OLG Brandenburg 4 U 214/21
Wirksamkeit des Einziehungsbeschlusses eines Gesellschaftsanteils von einem Gesellschafter

26.04.2023

Notizen zur Rechtsprechung

Gericht:
Datum:
Aktenzeichen:
Fundstelle:

OLG Brandenburg
29.06.2022
4 U 214/21
NJW-Spezial 2022, 688

Leitsatz | OLG Brandenburg 4 U 214/21

Steht bereits bei Beschlussfassung fest, dass das Einziehungsentgelt für einen Einziehungsbeschluss nicht aus freiem Vermögen der Gesellschaft aufgebracht werden kann (ohne das Stammkapital zu beeinträchtigen), so ist der Einziehungsbeschluss wegen Verstoßes gegen §§ 30 I, 34 III GmbHG nichtig.

Sachverhalt | OLG Brandenburg 4 U 214/21

Der Kläger ist Gesellschafter einer GmbH. Nachdem es erhebliche Differenzen mit dem einzigen anderen Gesellschafter gegeben hatte, beschloss der Mitgesellschafter-Geschäftsführer in einer Gesellschafterversammlung die Einziehung der Anteile des Klägers (TOP 1). Auf der neu eingereichten Gesellschafterliste, die auch im Registerordner eingestellt wurde, war nur noch der Mitgesellschafter ausgewiesen. Weiterhin beauftragte der Mitgesellschafter eine Steuerberatung für etwaige Jahresabschlüsse (TOP 2).

Der Kläger hat gegen den Einziehungsbeschluss und auch alle anderen Beschlüsse Anfechtungs- und Nichtigkeitsklage erhoben mit dem Argument, dass gar nicht genügend freies Vermögen zur Verfügung gestanden habe, um seine Abfindung zu zahlen, als der Ausschließungsbeschluss gefasst wurde. Bezüglich der anderen Beschlüsse trägt er vor, dass er nicht geladen worden sei. Zusätzlich begehrt der Kläger die Einreichung einer Gesellschafterliste, die ihn als Gesellschafter ausweist.

Das LG gab der Klage vollumfänglich statt. Hiergegen richtet sich die Berufung der Gesellschaft.

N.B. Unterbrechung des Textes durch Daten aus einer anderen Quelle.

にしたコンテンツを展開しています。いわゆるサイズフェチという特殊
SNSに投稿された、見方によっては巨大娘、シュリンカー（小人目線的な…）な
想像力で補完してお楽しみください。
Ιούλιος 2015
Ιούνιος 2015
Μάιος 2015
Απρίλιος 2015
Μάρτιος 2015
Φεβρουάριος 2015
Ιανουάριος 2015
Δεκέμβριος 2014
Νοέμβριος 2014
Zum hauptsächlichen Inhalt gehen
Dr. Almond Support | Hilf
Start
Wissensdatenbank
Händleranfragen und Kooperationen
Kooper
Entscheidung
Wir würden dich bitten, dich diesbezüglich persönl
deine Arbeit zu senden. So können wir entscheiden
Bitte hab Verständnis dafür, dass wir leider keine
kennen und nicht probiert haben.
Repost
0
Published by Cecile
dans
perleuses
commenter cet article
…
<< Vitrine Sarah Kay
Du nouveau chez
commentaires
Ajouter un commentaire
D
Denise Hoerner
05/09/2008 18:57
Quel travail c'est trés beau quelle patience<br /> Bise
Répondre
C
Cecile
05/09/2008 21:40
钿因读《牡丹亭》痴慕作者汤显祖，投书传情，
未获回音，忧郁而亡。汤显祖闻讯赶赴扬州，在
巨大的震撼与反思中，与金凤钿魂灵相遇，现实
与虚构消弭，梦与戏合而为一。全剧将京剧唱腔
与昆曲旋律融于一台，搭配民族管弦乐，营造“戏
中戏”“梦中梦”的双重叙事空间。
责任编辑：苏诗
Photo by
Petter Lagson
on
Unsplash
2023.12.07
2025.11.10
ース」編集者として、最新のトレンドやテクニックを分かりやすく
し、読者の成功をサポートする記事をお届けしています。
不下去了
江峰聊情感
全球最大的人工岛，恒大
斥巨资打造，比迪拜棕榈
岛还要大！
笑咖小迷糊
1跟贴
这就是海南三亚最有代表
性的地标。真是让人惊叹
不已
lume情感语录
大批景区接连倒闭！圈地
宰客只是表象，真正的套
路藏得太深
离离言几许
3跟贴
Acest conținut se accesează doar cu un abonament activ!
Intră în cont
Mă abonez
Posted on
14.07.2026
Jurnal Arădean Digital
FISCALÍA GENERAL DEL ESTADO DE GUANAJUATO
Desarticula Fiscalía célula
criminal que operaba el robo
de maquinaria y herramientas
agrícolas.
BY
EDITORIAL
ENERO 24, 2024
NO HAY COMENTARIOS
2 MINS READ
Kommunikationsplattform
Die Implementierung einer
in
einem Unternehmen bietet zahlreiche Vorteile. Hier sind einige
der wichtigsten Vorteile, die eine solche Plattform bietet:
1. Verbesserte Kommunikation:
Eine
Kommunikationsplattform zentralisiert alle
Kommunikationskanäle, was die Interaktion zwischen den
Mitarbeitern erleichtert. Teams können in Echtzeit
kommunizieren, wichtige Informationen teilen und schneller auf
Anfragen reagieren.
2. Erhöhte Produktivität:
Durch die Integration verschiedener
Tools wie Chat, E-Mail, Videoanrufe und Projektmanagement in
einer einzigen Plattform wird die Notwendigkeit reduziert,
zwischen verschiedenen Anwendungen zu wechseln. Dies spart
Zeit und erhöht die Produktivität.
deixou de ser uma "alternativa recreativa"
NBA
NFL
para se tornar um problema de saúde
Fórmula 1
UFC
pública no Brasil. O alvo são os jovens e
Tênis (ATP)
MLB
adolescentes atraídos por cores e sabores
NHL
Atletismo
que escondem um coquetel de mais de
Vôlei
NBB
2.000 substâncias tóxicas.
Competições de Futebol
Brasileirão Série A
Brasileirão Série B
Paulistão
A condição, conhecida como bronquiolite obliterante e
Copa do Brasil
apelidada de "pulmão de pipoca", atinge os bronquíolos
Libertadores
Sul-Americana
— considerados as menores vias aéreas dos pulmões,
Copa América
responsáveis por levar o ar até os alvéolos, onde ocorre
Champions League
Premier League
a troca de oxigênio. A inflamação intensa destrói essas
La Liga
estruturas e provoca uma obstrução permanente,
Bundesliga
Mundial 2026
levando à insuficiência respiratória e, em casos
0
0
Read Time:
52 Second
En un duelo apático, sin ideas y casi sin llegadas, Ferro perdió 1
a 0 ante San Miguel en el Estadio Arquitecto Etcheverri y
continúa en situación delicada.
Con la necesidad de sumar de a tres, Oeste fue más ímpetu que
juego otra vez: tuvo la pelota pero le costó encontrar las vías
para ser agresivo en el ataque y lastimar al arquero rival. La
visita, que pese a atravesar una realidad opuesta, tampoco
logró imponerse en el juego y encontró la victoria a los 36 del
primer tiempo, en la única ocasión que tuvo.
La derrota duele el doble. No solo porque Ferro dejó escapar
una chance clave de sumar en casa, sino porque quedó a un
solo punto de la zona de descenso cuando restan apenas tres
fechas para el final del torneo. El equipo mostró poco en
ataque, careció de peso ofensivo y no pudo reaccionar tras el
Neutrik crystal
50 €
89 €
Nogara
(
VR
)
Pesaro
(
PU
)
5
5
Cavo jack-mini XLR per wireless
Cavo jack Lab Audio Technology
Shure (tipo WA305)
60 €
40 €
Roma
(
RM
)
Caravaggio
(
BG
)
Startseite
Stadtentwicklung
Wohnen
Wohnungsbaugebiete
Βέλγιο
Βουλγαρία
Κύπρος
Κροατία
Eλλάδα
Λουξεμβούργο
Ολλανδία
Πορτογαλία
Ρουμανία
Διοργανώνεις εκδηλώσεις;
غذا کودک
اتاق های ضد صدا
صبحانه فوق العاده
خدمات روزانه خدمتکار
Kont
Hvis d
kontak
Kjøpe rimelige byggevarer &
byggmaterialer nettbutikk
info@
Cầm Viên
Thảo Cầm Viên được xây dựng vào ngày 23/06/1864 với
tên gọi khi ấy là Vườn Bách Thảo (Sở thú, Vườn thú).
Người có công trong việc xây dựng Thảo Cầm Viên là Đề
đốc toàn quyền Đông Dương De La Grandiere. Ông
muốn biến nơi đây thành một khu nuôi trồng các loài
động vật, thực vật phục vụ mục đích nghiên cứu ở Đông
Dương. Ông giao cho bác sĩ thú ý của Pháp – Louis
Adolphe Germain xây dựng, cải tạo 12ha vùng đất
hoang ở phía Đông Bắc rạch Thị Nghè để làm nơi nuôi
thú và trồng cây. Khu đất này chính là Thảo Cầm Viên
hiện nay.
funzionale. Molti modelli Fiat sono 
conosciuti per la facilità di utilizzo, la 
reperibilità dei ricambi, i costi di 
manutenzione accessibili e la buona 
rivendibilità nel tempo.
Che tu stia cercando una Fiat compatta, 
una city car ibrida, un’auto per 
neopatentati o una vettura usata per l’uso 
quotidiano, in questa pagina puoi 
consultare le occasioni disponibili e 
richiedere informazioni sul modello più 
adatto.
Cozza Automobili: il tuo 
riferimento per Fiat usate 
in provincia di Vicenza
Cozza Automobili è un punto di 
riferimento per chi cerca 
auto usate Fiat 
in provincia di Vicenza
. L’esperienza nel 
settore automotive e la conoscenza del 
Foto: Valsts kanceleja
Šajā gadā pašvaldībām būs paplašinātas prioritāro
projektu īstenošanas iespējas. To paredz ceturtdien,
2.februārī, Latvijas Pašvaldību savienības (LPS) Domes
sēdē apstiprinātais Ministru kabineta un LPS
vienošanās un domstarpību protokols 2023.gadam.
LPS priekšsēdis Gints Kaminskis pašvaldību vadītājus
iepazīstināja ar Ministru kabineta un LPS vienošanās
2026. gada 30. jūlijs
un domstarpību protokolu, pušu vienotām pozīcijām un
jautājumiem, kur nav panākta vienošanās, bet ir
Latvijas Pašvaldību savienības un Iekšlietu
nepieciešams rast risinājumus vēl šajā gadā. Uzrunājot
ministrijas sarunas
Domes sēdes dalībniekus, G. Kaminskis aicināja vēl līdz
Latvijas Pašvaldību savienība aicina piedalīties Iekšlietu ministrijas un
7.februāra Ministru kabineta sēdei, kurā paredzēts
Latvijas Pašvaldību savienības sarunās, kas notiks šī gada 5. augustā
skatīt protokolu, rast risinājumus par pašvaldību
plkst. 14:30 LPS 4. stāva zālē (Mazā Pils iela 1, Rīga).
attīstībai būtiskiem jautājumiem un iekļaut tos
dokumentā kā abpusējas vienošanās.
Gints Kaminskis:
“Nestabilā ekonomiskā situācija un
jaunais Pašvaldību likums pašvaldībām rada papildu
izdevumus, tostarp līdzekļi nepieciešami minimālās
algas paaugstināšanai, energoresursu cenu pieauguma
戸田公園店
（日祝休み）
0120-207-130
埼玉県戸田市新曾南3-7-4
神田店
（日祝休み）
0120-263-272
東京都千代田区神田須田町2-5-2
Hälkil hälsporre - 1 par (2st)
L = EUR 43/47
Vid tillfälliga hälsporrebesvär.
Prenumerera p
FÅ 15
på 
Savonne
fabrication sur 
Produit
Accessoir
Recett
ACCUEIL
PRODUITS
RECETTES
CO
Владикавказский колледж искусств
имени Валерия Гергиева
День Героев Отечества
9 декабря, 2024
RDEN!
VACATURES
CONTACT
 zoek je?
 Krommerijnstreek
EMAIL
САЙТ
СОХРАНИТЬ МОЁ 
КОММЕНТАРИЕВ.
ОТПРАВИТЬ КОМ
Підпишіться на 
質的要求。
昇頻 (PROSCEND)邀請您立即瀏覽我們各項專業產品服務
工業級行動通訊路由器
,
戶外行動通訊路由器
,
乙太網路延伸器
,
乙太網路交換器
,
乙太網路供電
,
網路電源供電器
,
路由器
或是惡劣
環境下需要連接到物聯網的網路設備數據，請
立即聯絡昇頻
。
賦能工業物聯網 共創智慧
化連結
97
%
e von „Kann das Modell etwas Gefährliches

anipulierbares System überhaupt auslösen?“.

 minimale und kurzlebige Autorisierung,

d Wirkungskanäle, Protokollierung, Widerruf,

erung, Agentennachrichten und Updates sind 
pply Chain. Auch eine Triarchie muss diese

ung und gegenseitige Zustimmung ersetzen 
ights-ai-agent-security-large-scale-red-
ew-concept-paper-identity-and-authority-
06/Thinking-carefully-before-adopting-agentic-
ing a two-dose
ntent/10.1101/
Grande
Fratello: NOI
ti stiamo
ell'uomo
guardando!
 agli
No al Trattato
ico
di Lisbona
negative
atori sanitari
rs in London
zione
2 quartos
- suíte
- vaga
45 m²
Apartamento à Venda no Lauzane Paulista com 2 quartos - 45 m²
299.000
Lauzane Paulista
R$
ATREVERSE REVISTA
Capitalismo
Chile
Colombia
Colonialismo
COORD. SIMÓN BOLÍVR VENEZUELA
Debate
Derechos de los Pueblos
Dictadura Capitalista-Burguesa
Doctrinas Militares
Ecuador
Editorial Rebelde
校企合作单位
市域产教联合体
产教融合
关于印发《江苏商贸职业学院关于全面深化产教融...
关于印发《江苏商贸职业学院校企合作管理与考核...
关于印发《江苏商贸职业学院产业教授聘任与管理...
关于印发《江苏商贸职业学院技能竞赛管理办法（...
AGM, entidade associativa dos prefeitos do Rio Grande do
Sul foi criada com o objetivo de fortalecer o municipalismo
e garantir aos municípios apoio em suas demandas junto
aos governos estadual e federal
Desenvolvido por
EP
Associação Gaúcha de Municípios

Entscheidung | OLG Brandenburg 4 U 214/21

Gem. § 16 I GmbHG ist ein Gesellschafter, der nicht mehr in der Gesellschafterliste eingetragen ist, gegenüber der Gesellschaft auch nicht mehr als solcher zu betrachten, gleiches gilt für Einziehungsbeschlüsse (auch nichtige). Darum konnte der Kläger die Beschlüsse, die nach Änderung der Gesellschafterliste gefasst wurden, nicht mehr anfechten. Bzgl. der TOP 2 der Gesellschafterversammlung greift § 16 I GmbHG ebenso. Allerdings gilt hier keine verfassungsrechtlich gebotene Ausnahme von §16 I 1 GmbHG, aus der man eine Klagebefugnis herleiten könnte. Eine solche Ausnahme könnte sich bspw. aus der Pflicht zu effektivem Rechtsschutz gegen treuwidriges Verhalten ergeben. Allerdings wurde unter TOP 2 die Beauftragung der Steuerberatung beschlossen, dies betraf keine eigenen Rechte des Klägers. Die GmbH handelte nicht gegen Treu und Glauben § 242 BGB als sie die neue Gesellschafterliste einreichte und/oder sich darauf berief. Während § 16 I GmbHG grds. Treuepflichten in zweigliedrigen Gesellschaften regelt, liegt jedoch eine Ausnahme vor was die TOP 1 angeht, die Einziehung des Geschäftsanteils. Ein Gesellschafter muss die Möglichkeit haben, sich gegen die Einziehung seiner Anteile zur Wehr zu setzen, auch neben der Wirkung des § 16 I GmbHG. Der Einziehungsbeschluss ist gem. § 241 Nr. 3 AktG analog und §§ 30 I 1, 34 III GmbHG nichtig. Es muss für die Abfindung genug frei verfügbares Vermögen vorliegen zum Zeitpunkt der Fälligkeit nach einer Einziehung, um die Summe zahlen zu können, ohne das Stammkapital zu beeinträchtigen.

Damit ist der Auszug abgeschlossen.